Action item
Copy out exactly the lines below that run from the one holding "туризму та гостинності у" to the one holding "Werbellinseelauf 2022", keeping both of those lines and no others.

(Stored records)
----
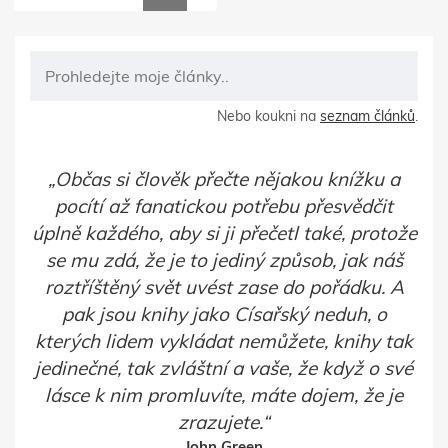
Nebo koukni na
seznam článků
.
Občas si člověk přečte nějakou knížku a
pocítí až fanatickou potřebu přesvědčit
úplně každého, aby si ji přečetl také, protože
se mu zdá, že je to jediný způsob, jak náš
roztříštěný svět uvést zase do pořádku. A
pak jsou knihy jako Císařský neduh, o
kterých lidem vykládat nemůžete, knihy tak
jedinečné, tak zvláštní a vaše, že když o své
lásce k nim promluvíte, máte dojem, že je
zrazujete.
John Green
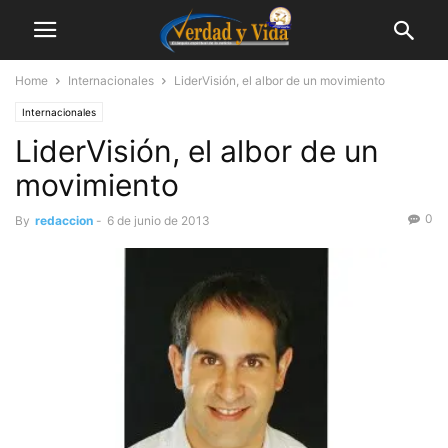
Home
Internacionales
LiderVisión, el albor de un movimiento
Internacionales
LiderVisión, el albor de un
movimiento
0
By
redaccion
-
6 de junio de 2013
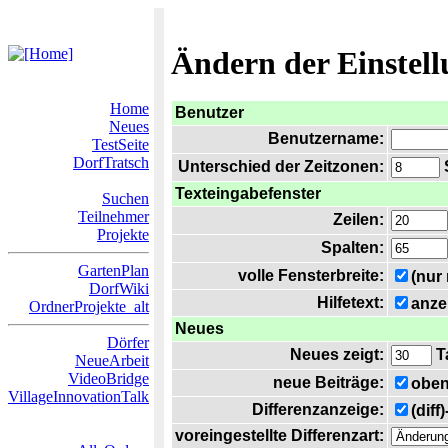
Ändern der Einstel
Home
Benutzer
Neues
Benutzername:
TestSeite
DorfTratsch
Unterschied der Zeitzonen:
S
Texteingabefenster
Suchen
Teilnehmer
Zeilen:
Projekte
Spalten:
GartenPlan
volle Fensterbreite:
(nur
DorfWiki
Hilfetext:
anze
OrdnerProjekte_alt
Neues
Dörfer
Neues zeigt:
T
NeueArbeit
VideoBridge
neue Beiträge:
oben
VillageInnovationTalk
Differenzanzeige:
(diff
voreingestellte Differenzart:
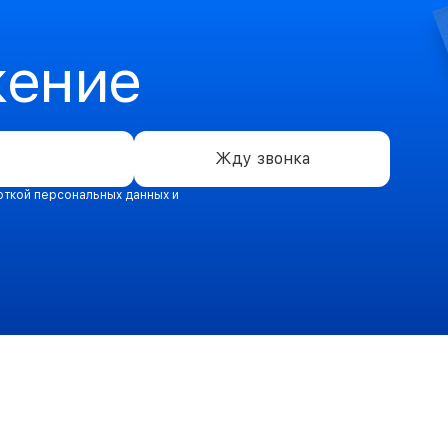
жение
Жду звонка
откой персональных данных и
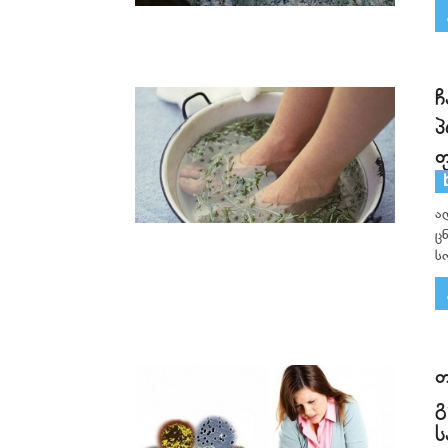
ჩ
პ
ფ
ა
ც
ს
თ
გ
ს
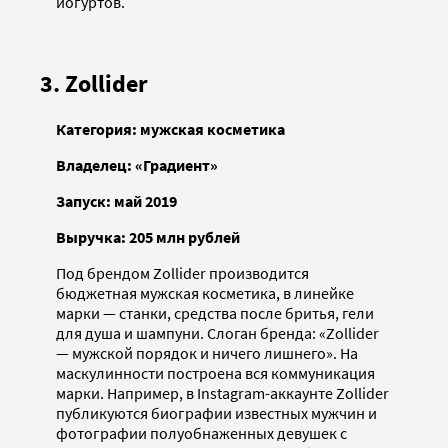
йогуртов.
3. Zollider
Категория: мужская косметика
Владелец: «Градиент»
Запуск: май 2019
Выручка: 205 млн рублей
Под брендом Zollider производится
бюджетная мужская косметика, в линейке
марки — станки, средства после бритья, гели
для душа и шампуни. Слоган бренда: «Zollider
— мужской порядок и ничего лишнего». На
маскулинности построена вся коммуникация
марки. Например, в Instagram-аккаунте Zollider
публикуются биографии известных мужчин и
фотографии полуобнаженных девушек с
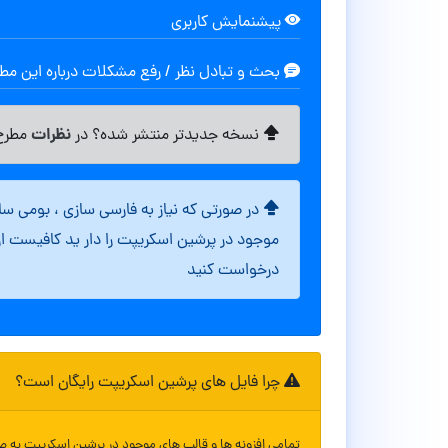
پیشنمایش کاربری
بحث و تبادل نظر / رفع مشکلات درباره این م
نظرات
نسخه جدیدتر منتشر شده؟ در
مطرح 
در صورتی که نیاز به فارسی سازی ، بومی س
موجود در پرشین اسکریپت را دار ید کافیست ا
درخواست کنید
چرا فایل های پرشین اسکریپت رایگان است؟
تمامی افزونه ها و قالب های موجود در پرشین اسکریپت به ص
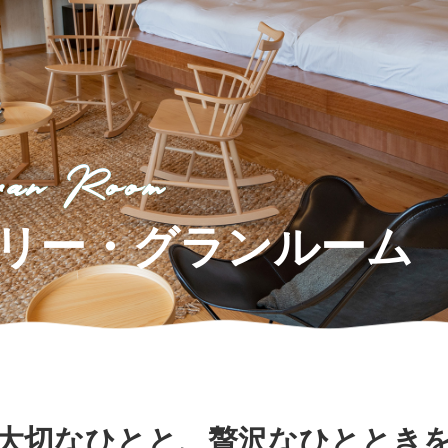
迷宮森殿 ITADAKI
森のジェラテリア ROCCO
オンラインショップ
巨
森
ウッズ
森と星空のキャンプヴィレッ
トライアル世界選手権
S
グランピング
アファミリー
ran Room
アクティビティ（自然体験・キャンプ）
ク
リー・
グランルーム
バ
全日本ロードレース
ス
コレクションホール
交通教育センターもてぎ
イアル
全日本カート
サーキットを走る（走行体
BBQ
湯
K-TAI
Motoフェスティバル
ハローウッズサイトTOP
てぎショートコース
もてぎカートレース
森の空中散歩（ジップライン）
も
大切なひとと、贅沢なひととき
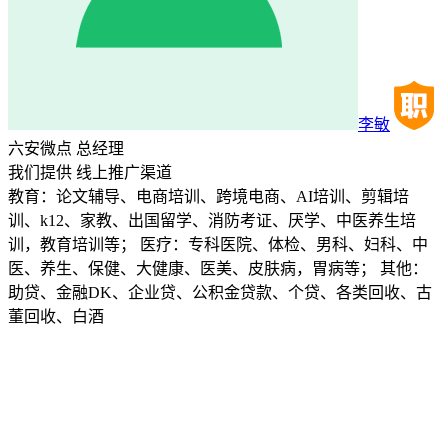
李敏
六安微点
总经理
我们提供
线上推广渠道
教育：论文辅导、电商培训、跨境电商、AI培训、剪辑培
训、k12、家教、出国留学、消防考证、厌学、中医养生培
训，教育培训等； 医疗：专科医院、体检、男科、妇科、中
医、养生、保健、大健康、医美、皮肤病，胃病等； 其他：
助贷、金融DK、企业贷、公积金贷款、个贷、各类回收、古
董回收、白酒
----
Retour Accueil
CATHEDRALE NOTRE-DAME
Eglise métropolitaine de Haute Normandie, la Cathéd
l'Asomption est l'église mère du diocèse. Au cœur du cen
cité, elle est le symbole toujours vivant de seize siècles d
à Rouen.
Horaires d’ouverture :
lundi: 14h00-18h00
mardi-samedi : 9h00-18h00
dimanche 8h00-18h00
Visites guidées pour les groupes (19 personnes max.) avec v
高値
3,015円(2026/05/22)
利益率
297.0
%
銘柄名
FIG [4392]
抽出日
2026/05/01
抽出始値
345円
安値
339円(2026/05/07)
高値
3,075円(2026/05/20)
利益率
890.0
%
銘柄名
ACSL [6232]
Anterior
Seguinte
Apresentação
----
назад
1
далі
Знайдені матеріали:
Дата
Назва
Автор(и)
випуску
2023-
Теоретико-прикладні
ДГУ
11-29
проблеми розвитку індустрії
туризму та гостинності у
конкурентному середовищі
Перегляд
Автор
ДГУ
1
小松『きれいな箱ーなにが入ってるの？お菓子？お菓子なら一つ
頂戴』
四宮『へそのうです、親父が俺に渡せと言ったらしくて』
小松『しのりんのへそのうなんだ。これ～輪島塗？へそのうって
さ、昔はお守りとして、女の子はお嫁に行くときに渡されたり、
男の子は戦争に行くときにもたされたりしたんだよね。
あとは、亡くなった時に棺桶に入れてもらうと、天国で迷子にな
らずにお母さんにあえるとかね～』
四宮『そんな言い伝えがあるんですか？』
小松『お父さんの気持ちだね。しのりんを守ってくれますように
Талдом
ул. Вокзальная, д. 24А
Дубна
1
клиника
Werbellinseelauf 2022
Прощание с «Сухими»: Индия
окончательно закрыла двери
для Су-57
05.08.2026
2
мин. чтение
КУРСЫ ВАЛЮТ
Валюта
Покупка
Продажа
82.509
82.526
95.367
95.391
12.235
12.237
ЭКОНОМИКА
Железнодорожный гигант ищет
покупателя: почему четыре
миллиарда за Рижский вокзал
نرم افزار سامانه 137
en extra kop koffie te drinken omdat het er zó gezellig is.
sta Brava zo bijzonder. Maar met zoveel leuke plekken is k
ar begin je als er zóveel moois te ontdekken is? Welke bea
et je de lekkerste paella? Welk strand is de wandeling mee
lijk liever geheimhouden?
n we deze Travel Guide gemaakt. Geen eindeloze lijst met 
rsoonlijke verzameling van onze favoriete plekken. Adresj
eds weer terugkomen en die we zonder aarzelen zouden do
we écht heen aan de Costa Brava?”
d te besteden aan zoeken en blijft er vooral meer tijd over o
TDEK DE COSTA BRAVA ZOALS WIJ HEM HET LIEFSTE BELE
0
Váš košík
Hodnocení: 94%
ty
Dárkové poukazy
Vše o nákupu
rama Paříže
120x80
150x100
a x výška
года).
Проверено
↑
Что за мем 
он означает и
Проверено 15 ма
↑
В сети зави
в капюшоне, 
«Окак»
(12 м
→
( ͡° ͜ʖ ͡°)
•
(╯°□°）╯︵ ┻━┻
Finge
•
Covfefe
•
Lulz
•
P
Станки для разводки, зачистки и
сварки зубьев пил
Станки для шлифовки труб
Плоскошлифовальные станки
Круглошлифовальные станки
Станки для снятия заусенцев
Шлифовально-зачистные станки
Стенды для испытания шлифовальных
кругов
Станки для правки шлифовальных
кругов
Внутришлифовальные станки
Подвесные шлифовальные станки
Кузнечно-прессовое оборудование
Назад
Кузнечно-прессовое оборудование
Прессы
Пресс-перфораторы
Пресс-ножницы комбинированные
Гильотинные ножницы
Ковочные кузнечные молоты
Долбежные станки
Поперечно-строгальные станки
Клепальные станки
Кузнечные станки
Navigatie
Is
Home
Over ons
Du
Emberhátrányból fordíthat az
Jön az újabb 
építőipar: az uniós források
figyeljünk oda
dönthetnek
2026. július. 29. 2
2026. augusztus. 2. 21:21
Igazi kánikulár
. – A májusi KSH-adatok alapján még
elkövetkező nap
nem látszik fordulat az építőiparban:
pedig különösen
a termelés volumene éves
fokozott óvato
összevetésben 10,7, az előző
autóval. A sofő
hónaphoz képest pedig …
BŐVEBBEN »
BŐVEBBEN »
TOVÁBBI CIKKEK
----
Result below
туризму та гостинності у
конкурентному середовищі
Перегляд
Автор
ДГУ
1
小松『きれいな箱ーなにが入ってるの？お菓子？お菓子なら一つ
頂戴』
四宮『へそのうです、親父が俺に渡せと言ったらしくて』
小松『しのりんのへそのうなんだ。これ～輪島塗？へそのうって
さ、昔はお守りとして、女の子はお嫁に行くときに渡されたり、
男の子は戦争に行くときにもたされたりしたんだよね。
あとは、亡くなった時に棺桶に入れてもらうと、天国で迷子にな
らずにお母さんにあえるとかね～』
四宮『そんな言い伝えがあるんですか？』
小松『お父さんの気持ちだね。しのりんを守ってくれますように
Талдом
ул. Вокзальная, д. 24А
Дубна
1
клиника
Werbellinseelauf 2022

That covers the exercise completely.